My studies are really important to me as I want to pursue a PhD. Therefore i decided to fully focus on the MSc and improve my grades. So, during last summer I managed to pass almost every course I had failed before, with high grades.

Recently my BSc thesis supervisor called me offering a job in a research program. This job interests me a lot since:

  • I would really like to work with him again since we had a great collaboration...
  • there is a high chance of publishing again...
  • I would also earn some money...

However: I am afraid that this may impact negatively once again:

  • my studies (despite being close to the completion of the MSc)
  • my grades (and as a result this could possibly affect getting accepted in a PhD)

I am afraid that if I refuse the offer, he may deny future collaboration.

What is your advice about this ? Should I accept the job or would that possibly be a bad idea ?

1 Answer 1


It's clear that you are reluctant to take on full-time employment after your recent experiences, and understandably so. However, this does not mean that you can't take on part-time work to help pay the bills.
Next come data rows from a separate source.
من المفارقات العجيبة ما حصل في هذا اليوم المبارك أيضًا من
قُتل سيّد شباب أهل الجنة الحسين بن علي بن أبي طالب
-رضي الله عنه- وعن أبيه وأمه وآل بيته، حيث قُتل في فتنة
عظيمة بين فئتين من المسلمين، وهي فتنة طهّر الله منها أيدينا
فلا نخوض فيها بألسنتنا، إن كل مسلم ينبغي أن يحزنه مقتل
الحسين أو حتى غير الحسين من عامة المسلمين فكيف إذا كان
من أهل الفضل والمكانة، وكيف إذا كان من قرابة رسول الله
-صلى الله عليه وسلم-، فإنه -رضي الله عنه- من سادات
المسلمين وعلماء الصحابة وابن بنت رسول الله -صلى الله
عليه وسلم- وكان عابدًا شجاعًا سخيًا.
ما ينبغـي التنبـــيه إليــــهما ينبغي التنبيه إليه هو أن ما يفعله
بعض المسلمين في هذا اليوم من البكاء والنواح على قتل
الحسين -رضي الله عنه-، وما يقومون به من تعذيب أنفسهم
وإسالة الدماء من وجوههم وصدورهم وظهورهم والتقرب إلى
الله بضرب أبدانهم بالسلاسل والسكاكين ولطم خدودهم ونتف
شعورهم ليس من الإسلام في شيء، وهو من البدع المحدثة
This is a fairly common phenomenon for master's students, particularly in countries where the master's degree is considered an "undergraduate" degree (such as in Europe). Exactly how much is up to you—you probably know how much time you could spend on external work without compromising your desired work-life balance.

If your bachelor's advisor is understanding and supportive of you, then he would likely be willing to let you work part-time on his project while you finish your studies. If he isn't willing to do so, then that might be a sign that he's not someone you should have as a long-term advisor. (A good research advisor and mentor will want what is best for both of you, not just what is best for the advisor!)